- _THE TASK_: Below is a block of records. Copy every line in it that contains the word "دليل".
━━━ AVAILABLE RECORDS ━━━
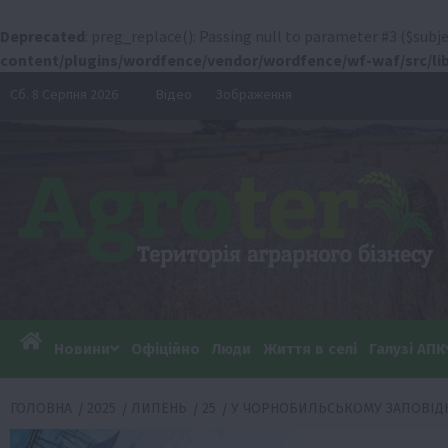
Deprecated
: preg_replace(): Passing null to parameter #3 ($subje
content/plugins/wordfence/vendor/wordfence/wf-waf/src/lib
Перейти
Сб. 8 Серпня 2026
Відео
Зображення
до
вмісту
Новини
Офіційно
Люди
Життя в селі
Галузі АПК
ГОЛОВНА
2025
ЛИПЕНЬ
25
У ЧОРНОБИЛЬСЬКОМУ ЗАПОВІДН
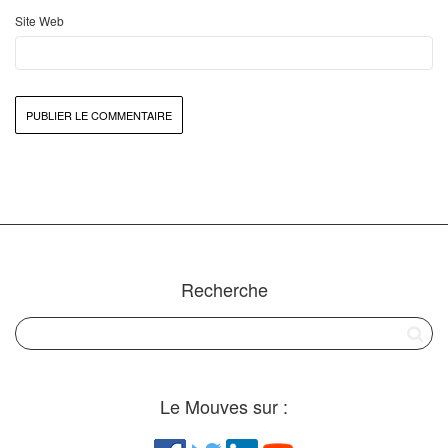
Site Web
Recherche
Le Mouves sur :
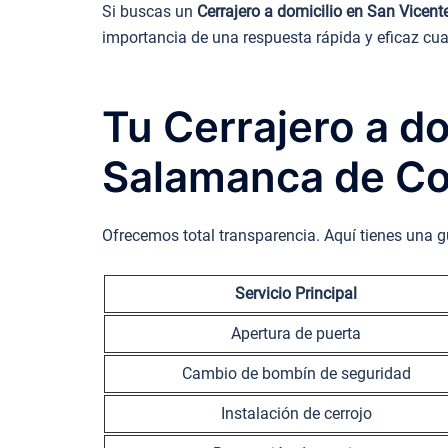
Si buscas un
Cerrajero a domicilio en San Vicent
importancia de una respuesta rápida y eficaz cua
Tu Cerrajero a do
Salamanca de Co
Ofrecemos total transparencia. Aquí tienes una g
Servicio Principal
Apertura de puerta
Cambio de bombín de seguridad
Instalación de cerrojo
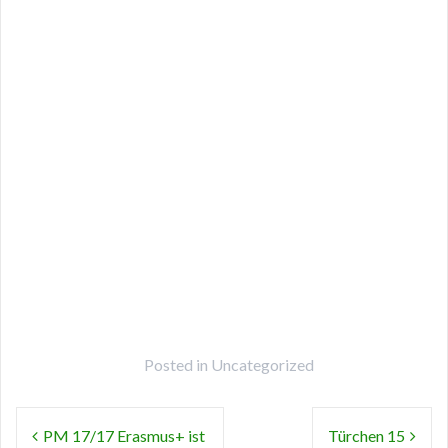
Posted in
Uncategorized
Beitragsnavigation
PM 17/17 Erasmus+ ist
Türchen 15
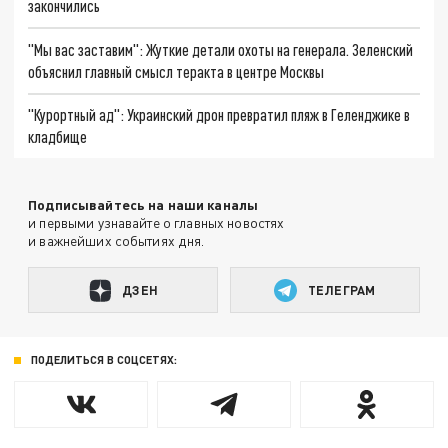
закончились
"Мы вас заставим": Жуткие детали охоты на генерала. Зеленский
объяснил главный смысл теракта в центре Москвы
"Курортный ад": Украинский дрон превратил пляж в Геленджике в
кладбище
Подписывайтесь на наши каналы
и первыми узнавайте о главных новостях
и важнейших событиях дня.
ДЗЕН
ТЕЛЕГРАМ
ПОДЕЛИТЬСЯ В СОЦСЕТЯХ:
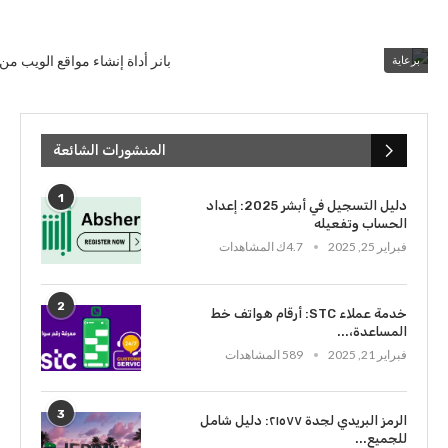
برعاية
المنشورات الشائعة
1
دليل التسجيل في أبشر 2025: إعداد
الحساب وتفعيله
فبراير 25, 2025
4.7ك المشاهدات
2
خدمة عملاء STC: أرقام هواتف خط
المساعدة،...
فبراير 21, 2025
589 المشاهدات
3
الرمز البريدي لجدة ٢١٥٧٧: دليل شامل
للجميع...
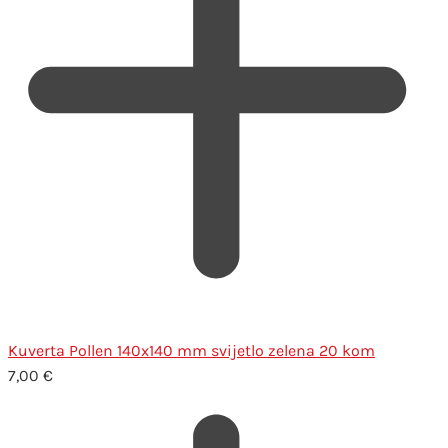
Kuverta Pollen 140x140 mm svijetlo zelena 20 kom
7,00
€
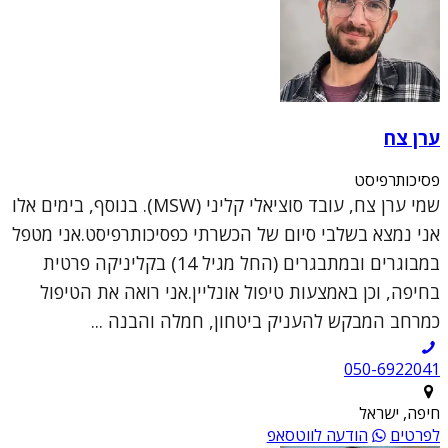
ערן צח
פסיכותרפיסט
שמי ערן צח, עובד סוציאלי קליני (MSW). בנוסף, בימים אלו
אני נמצא בשלבי סיום של הכשרתי כפסיכותרפיסט.אני מטפל
במבוגרים ובמתבגרים (החל מגיל 14) בקליניקה פרטית
בחיפה, וכן באמצעות טיפול אונליין.אני רואה את הטיפול
כמרחב המבקש להעניק ביטחון, חמלה והבנה ...
050-6922041
חיפה, ישראל
לפרטים
הודעה לווטסאפ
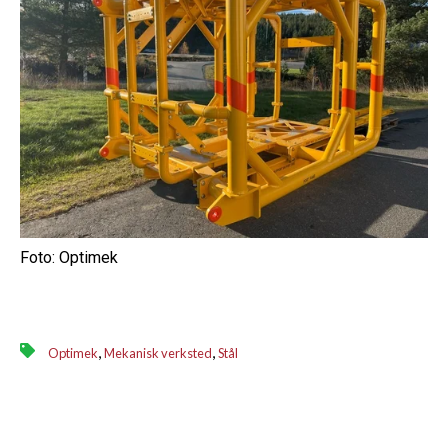
Foto: Optimek
,
,
Optimek
Mekanisk verksted
Stål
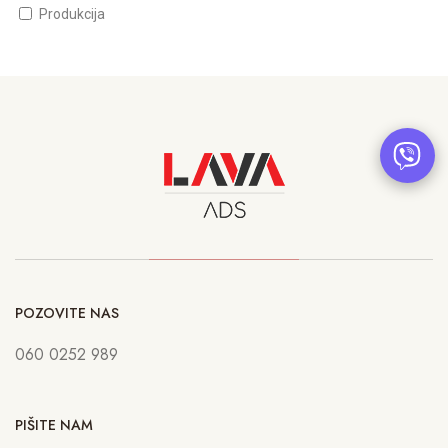
Produkcija
POZOVITE NAS
060 0252 989
PIŠITE NAM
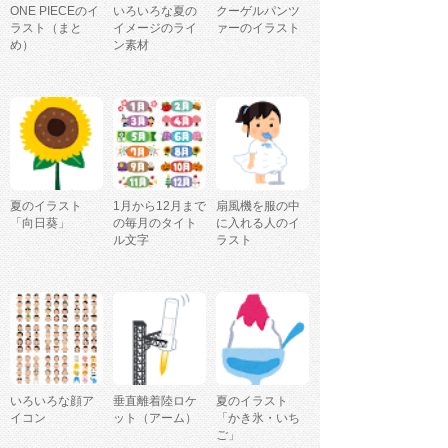
ONE PIECEのイ
いろいろな夏の
クーゲルパンツ
ラスト（まと
イメージのライ
ァーのイラスト
め）
ン素材
夏のイラスト
1月から12月まで
扇風機を服の中
「向日葵」
の毎月のタイト
に入れる人のイ
ル文字
ラスト
いろいろな顔ア
垂直離着陸ロケ
夏のイラスト
イコン
ット（アーム）
「かき氷・いち
ご」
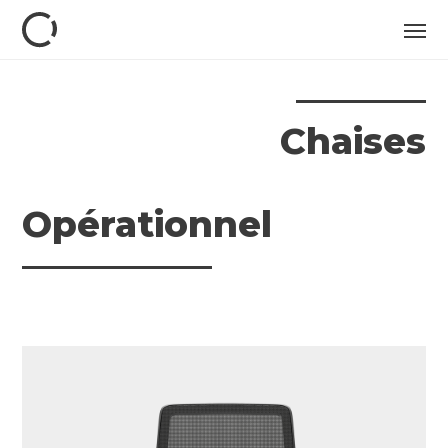
Chaises
Opérationnel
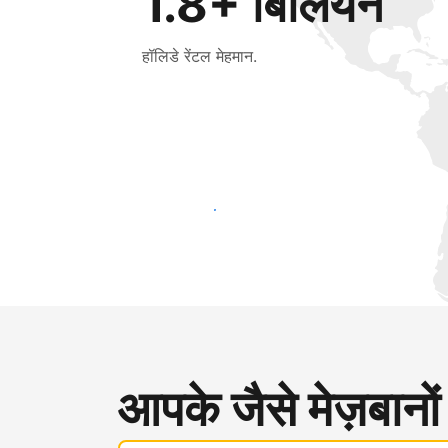
1.8+ बिलियन
हॉलिडे रेंटल मेहमान.
आज ही नए मेहमानों तक पहुंचें
आपके जैसे मेज़बानों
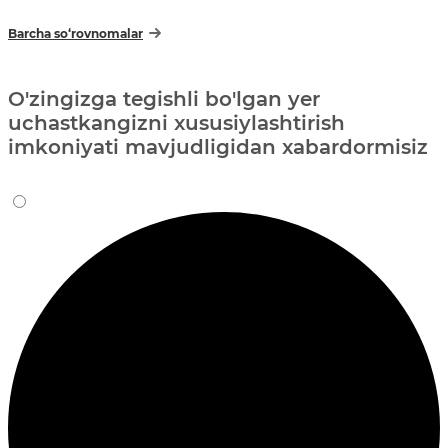
Barcha so‘rovnomalar
O'zingizga tegishli bo'lgan yer
uchastkangizni xususiylashtirish
imkoniyati mavjudligidan xabardormisiz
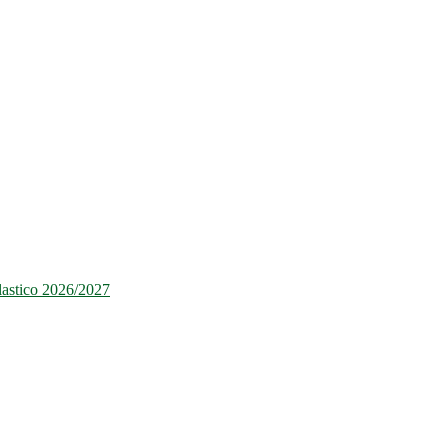
olastico 2026/2027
━━━
- _RESPONSE AREA_:
دليل التسجيل في أبشر 2025: إعداد
الرمز البريدي لجدة ٢١٥٧٧: دليل شامل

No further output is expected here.